### ASSIGNED TASK
Scan the listing below for the string "delete" and copy each line where it turns up.
START EXCERPTED RECORDS
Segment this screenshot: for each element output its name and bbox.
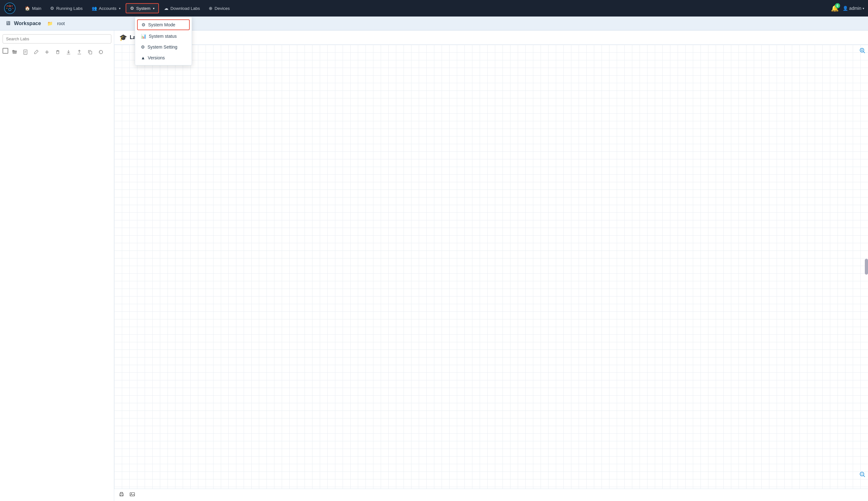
- add-button[interactable]: [43, 48, 52, 56]
- zoom-out-icon[interactable]: [859, 471, 866, 479]
- select-all-checkbox[interactable]: [2, 48, 8, 54]
- right-panel: 🎓 Lab Preview: [114, 31, 868, 501]
- delete-icon: [55, 49, 61, 55]
- nav-devices[interactable]: ⊕ Devices: [205, 4, 233, 13]
- new-file-button[interactable]: [21, 48, 30, 56]
- system-status-icon: 📊: [141, 34, 146, 39]
- notifications-bell[interactable]: 🔔 0: [831, 4, 839, 12]
- print-icon: [119, 491, 124, 497]
- new-file-icon: [23, 49, 28, 55]
- lab-preview-header: 🎓 Lab Preview: [114, 31, 868, 45]
- root-folder-icon: 📁: [47, 21, 53, 26]
- export-button[interactable]: [75, 48, 84, 56]
- admin-menu[interactable]: 👤 admin ▾: [843, 6, 864, 11]
- devices-icon: ⊕: [209, 6, 212, 11]
- canvas-bottom-bar: [114, 489, 868, 501]
- workspace-icon: 🖥: [5, 20, 11, 27]
- system-icon: ⚙: [130, 6, 134, 11]
- edit-button[interactable]: [32, 48, 41, 56]
- scrollbar-handle[interactable]: [865, 259, 868, 275]
- admin-caret-icon: ▾: [862, 7, 864, 10]
- open-folder-button[interactable]: [10, 48, 19, 56]
- dropdown-system-status[interactable]: 📊 System status: [135, 31, 191, 42]
- image-button[interactable]: [128, 491, 136, 499]
- nav-right: 🔔 0 👤 admin ▾: [831, 4, 864, 12]
- system-caret-icon: ▾: [153, 7, 154, 10]
- edit-icon: [33, 49, 39, 55]
- navbar: PNET 🏠 Main ⚙ Running Labs 👥 Accounts ▾ …: [0, 0, 868, 17]
- accounts-caret-icon: ▾: [119, 7, 121, 10]
- import-button[interactable]: [64, 48, 73, 56]
- accounts-icon: 👥: [92, 6, 97, 11]
- home-icon: 🏠: [25, 6, 30, 11]
- notification-badge: 0: [835, 3, 840, 8]
- left-panel: [0, 31, 114, 501]
- refresh-button[interactable]: [97, 48, 105, 56]
- nav-system[interactable]: ⚙ System ▾: [125, 3, 159, 13]
- workspace-bar: 🖥 Workspace 📁 root: [0, 17, 868, 31]
- copy-icon: [87, 49, 93, 55]
- brand-logo: PNET: [4, 2, 16, 14]
- nav-download-labs[interactable]: ☁ Download Labs: [160, 4, 204, 13]
- system-mode-icon: ⚙: [142, 22, 146, 27]
- lab-canvas: [114, 45, 868, 489]
- breadcrumb-root: root: [57, 21, 65, 26]
- svg-rect-17: [89, 51, 92, 54]
- graduation-icon: 🎓: [119, 34, 127, 41]
- running-icon: ⚙: [50, 6, 54, 11]
- svg-line-19: [864, 52, 865, 53]
- toolbar: [2, 47, 111, 57]
- nav-running-labs[interactable]: ⚙ Running Labs: [46, 4, 86, 13]
- export-icon: [76, 49, 82, 55]
- add-icon: [44, 49, 50, 55]
- versions-icon: ▲: [141, 55, 145, 60]
- workspace-title: Workspace: [14, 21, 41, 26]
- zoom-in-icon[interactable]: [859, 47, 866, 55]
- system-setting-icon: ⚙: [141, 44, 145, 50]
- svg-rect-12: [56, 51, 59, 54]
- svg-point-28: [131, 493, 132, 494]
- brand: PNET: [4, 2, 16, 14]
- svg-line-23: [864, 476, 865, 477]
- nav-items: 🏠 Main ⚙ Running Labs 👥 Accounts ▾ ⚙ Sys…: [21, 3, 831, 13]
- user-icon: 👤: [843, 6, 848, 11]
- download-icon: ☁: [164, 6, 168, 11]
- folder-open-icon: [12, 49, 18, 55]
- nav-accounts[interactable]: 👥 Accounts ▾: [88, 4, 125, 13]
- svg-rect-27: [130, 493, 134, 496]
- main-area: 🎓 Lab Preview: [0, 31, 868, 501]
- dropdown-system-setting[interactable]: ⚙ System Setting: [135, 42, 191, 52]
- dropdown-system-mode[interactable]: ⚙ System Mode: [137, 19, 190, 30]
- import-icon: [66, 49, 72, 55]
- system-dropdown: ⚙ System Mode 📊 System status ⚙ System S…: [135, 17, 192, 65]
- dropdown-versions[interactable]: ▲ Versions: [135, 52, 191, 63]
- delete-button[interactable]: [53, 48, 62, 56]
- image-icon: [130, 491, 135, 497]
- copy-button[interactable]: [86, 48, 95, 56]
- print-button[interactable]: [117, 491, 125, 499]
- refresh-icon: [98, 49, 104, 55]
- search-input[interactable]: [2, 34, 111, 43]
- nav-main[interactable]: 🏠 Main: [21, 4, 45, 13]
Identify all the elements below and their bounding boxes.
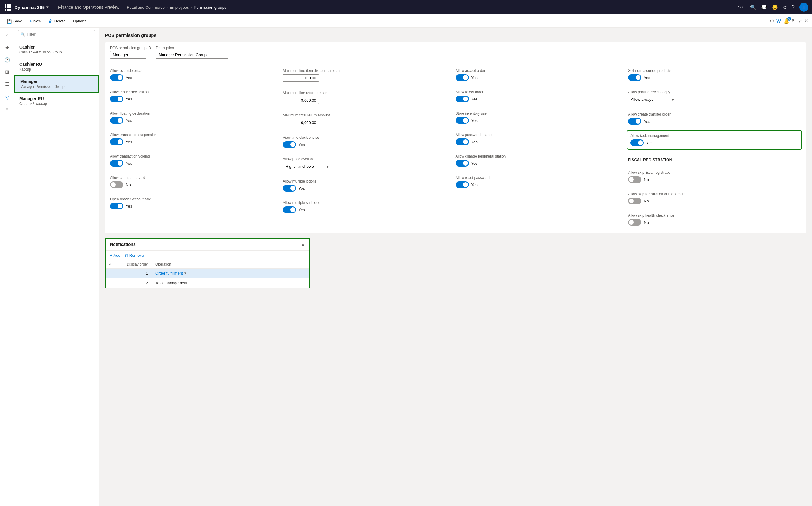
toggle-store-inventory[interactable] [455,117,469,124]
operation-dropdown-arrow-1[interactable]: ▾ [184,271,186,275]
toggle-override-price[interactable] [110,74,123,81]
toggle-reject-order[interactable] [455,96,469,102]
perm-floating-declaration: Allow floating declaration Yes [110,109,283,126]
toolbar-expand-icon[interactable]: ⤢ [798,18,802,24]
app-title-chevron[interactable]: ▾ [46,5,48,9]
list-item-manager-title: Manager [20,79,94,84]
settings-icon[interactable]: ⚙ [783,5,787,10]
fiscal-registration-title: FISCAL REGISTRATION [628,155,801,164]
waffle-button[interactable] [4,3,12,11]
toggle-reset-password[interactable] [455,181,469,188]
help-icon[interactable]: ? [792,5,795,10]
sidebar-grid-icon[interactable]: ⊞ [2,66,13,77]
toolbar-extra-icon1[interactable]: ⚙ [770,18,774,24]
perm-skip-fiscal: Allow skip fiscal registration No [628,168,801,185]
list-item-subtitle: Cashier Permission Group [19,50,94,54]
search-nav-icon[interactable]: 🔍 [750,5,756,10]
chat-icon[interactable]: 💬 [761,5,767,10]
sidebar-filter-icon[interactable]: ▽ [2,92,13,103]
avatar[interactable]: 👤 [799,3,808,12]
operation-link-1[interactable]: Order fulfillment [155,271,183,275]
toggle-create-transfer-order[interactable] [628,118,641,124]
toggle-transaction-voiding[interactable] [110,160,123,167]
row-check-2 [105,278,115,288]
toggle-accept-order[interactable] [455,74,469,81]
perm-max-total-return: Maximum total return amount [283,111,455,129]
nav-divider [53,4,54,11]
id-label: POS permission group ID [110,46,151,50]
notifications-title: Notifications [110,242,136,247]
smiley-icon[interactable]: 😊 [772,5,778,10]
toggle-task-management[interactable] [630,140,644,146]
toggle-multiple-shift-logon[interactable] [283,206,296,213]
toolbar-notification-badge[interactable]: 🔔0 [783,18,789,24]
sidebar-list-icon[interactable]: ☰ [2,78,13,89]
options-button[interactable]: Options [70,17,89,25]
notifications-add-button[interactable]: + Add [110,253,121,258]
list-item[interactable]: Cashier RU Кассир [14,58,99,75]
toggle-view-time-clock[interactable] [283,141,296,148]
perm-max-line-return: Maximum line return amount [283,88,455,106]
sidebar-home-icon[interactable]: ⌂ [2,30,13,41]
toggle-open-drawer[interactable] [110,203,123,209]
toggle-password-change[interactable] [455,139,469,145]
nav-icons: USRT 🔍 💬 😊 ⚙ ? 👤 [736,3,808,12]
app-title: Dynamics 365 ▾ [14,5,48,10]
sidebar-menu-icon[interactable]: ≡ [2,104,13,115]
table-row[interactable]: 2 Task management [105,278,310,288]
section-title: POS permission groups [105,32,806,38]
price-override-dropdown[interactable]: Higher and lower Higher only Lower only … [283,163,331,170]
perm-sell-non-assorted: Sell non-assorted products Yes [628,66,801,83]
notifications-remove-button[interactable]: 🗑 Remove [124,253,144,258]
toggle-sell-non-assorted[interactable] [628,74,641,81]
pos-permission-card: POS permission group ID Description Allo… [105,42,806,233]
max-total-return-input[interactable] [283,119,319,126]
delete-label: Delete [54,19,66,23]
desc-input[interactable] [156,51,228,59]
toggle-skip-registration[interactable] [628,198,641,204]
notifications-table: ✓ Display order Operation 1 Order fulfil… [105,260,310,288]
delete-button[interactable]: 🗑 Delete [45,17,69,25]
col-operation: Operation [152,260,310,268]
toolbar-extra-icon2[interactable]: W [777,18,781,24]
breadcrumb-retail[interactable]: Retail and Commerce [127,5,165,10]
perm-tender-declaration: Allow tender declaration Yes [110,87,283,105]
toggle-change-no-void[interactable] [110,181,123,188]
row-order-2: 2 [115,278,152,288]
toggle-skip-health-check[interactable] [628,219,641,226]
max-line-discount-input[interactable] [283,74,319,82]
toggle-tender-declaration[interactable] [110,96,123,102]
toggle-floating-declaration[interactable] [110,117,123,124]
notifications-toolbar: + Add 🗑 Remove [105,251,310,260]
list-items: Cashier Cashier Permission Group Cashier… [14,41,99,506]
perm-view-time-clock: View time clock entries Yes [283,133,455,150]
save-button[interactable]: 💾 Save [4,17,25,25]
toggle-multiple-logons[interactable] [283,185,296,192]
id-input[interactable] [110,51,146,59]
notifications-collapse-icon[interactable]: ▲ [301,242,305,247]
toolbar-refresh-icon[interactable]: ↻ [792,18,796,24]
new-icon: + [29,19,32,23]
perm-price-override: Allow price override Higher and lower Hi… [283,155,455,173]
printing-receipt-dropdown[interactable]: Allow always Never allow [628,96,676,103]
table-row[interactable]: 1 Order fulfillment ▾ [105,268,310,278]
id-field-group: POS permission group ID [110,46,151,59]
options-label: Options [73,19,86,23]
max-line-return-input[interactable] [283,97,319,104]
perm-password-change: Allow password change Yes [455,130,628,148]
list-item[interactable]: Cashier Cashier Permission Group [14,41,99,58]
list-item[interactable]: Manager RU Старший кассир [14,93,99,110]
toolbar-close-icon[interactable]: ✕ [804,18,808,24]
list-item-manager[interactable]: Manager Manager Permission Group [14,75,99,93]
filter-input[interactable] [18,30,95,38]
sidebar-clock-icon[interactable]: 🕐 [2,54,13,65]
permissions-grid: Allow override price Yes Allow tender de… [105,63,806,233]
perm-multiple-logons: Allow multiple logons Yes [283,177,455,194]
perm-transaction-voiding: Allow transaction voiding Yes [110,152,283,169]
toggle-change-peripheral[interactable] [455,160,469,167]
toggle-skip-fiscal[interactable] [628,176,641,183]
new-button[interactable]: + New [26,17,44,25]
breadcrumb-employees[interactable]: Employees [170,5,189,10]
sidebar-star-icon[interactable]: ★ [2,42,13,53]
toggle-transaction-suspension[interactable] [110,139,123,145]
END EXCERPTED RECORDS
### SOLUTION FOR THIS TASK
- delete-icon: [55, 49, 61, 55]
- delete-button[interactable]: [53, 48, 62, 56]
delete-label: Delete [54,19,66,23]
delete-button[interactable]: 🗑 Delete [45,17,69,25]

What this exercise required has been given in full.